Religious people, who may appear to be controlled or emotional, have their own perspectives on the priorities they give to their experience, belief, and faith, to their own practice or to the formal sanctions of others. While individuals may be lost in, or set against, a religious system, they have seldom just "thought up" for themselves what it is they believe; it must be "found" or received [14].
So again it appears necessary that a reasoned faith, one which considers personal and institutional perspectives, is the best approach to religion. The essence of religion is the experience; one must share the experience to clearly understand or identify the nature of the incident. And we insist that understanding is a necessary part of a faith that remains vital. Cognitive rational explanations only go so far, but we expect them, at least to some degree, to give us security, assurance, and emotional stability.
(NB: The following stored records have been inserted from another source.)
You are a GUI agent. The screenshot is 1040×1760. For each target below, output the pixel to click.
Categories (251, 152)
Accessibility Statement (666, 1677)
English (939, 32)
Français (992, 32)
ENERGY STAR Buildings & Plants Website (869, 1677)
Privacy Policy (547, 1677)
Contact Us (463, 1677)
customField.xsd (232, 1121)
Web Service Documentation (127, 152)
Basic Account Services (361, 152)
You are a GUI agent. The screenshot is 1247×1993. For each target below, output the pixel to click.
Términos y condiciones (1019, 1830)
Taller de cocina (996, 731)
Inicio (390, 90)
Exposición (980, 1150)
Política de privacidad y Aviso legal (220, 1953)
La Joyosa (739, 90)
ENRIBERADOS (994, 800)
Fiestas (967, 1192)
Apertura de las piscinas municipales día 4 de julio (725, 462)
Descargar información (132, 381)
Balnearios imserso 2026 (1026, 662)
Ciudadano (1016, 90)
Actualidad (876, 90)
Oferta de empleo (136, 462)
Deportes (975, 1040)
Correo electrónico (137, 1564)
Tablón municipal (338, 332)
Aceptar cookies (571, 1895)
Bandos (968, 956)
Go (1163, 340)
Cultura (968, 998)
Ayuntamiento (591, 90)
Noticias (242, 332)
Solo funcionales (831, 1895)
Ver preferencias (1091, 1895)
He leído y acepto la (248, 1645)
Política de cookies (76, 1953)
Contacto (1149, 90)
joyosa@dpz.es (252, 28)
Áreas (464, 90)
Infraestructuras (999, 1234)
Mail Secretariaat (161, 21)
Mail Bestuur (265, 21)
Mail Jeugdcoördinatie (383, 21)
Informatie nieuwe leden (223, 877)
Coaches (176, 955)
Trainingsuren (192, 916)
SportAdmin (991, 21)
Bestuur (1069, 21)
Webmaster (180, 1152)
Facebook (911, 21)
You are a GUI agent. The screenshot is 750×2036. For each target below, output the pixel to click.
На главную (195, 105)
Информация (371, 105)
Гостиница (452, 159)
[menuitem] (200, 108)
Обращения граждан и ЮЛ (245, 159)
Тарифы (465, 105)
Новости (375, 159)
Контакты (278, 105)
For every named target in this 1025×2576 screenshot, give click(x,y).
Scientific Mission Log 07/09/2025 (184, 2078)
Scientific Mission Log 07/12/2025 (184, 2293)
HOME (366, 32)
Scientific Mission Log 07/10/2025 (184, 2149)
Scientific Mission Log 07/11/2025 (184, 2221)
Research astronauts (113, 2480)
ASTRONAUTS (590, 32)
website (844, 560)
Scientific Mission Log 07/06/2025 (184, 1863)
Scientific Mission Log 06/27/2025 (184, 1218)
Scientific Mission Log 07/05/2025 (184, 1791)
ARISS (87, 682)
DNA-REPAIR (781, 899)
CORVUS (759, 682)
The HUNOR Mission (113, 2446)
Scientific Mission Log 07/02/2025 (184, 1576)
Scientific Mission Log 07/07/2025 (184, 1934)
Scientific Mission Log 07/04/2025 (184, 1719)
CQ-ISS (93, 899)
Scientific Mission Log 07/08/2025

To use again the old example, those who have never fallen in love can talk about the phenomenon rationally but cannot "explain" or account for the emotion itself, the non-rational aspect of the experience and the sometimes strange behavior that accompanies it, until they experience the phenomenon for themselves. Bambi's lack of understanding and even rejection of the phenomenon in the Disney classic movie provides a good example. Once he, too, becomes "twitterpated," the confusion is removed. Afterwards, he can join others in the understanding, the rational discussion of the ineffable experience. Faith then, whether religious or scientific, must include the rational perspective about the truth of experience or the human interaction with reality becomes meaningless. But it is "faith" because we rely on some other source than our own senses to trust that the unseen reality exists.
Notes
1. Brown, 90.
2. Bouquet, 19-20.
3. Strunk, 196.
4. Whittaker, ix.
5. Whittaker, 3-4.
6. Strunk, 158-159.
7. Strunk 116.
8. Bregman 3.
9. Brown, 115.
10. Otto, 7.
11. Schleiermacher, 16.
12. Miller, 31.
13. Bouquet, 6.
14. Brown, 17.
Bibliography
Bouquet, A.C. Religious Experience: Its Nature, Types, and Validity. Westport, CT: Greenwood Press, Publ., 1968.
Bregman, Lucy. The Rediscovery of the Inner Experience. Chicago: Nelson Hall, 1982.
Brown, L.B. The Psychology of Religion. London: SPCK, 1988.
Miller, Ed. L. Believing in God: Readings on Faith and Reason. Upper Saddle River, NJ: Prentice-Hall, 1996.
Otto, Rudolf. The Idea of the Holy: An Inquiry into the Non- Rational Factor in the Idea of the Divine and its Relation to the Rational. John W. Harvey (transl). London: Oxford University Press, 1970.
Schleiermacher, Friedrich. On Religion: Speeches to its Cultured Despisers. John Oman (transl). New York: Harper and Brothers, Publ., 1958.
Strunk, Orlo (ed). Readings in the Psychology of Religion. New York: Abingdon Press, 1959.
Whittaker, John H. Matters of Faith and Matters of Principle: Religious Truth Claims and Their Logic. San Antonio, TX: Trinity University Press, 1981.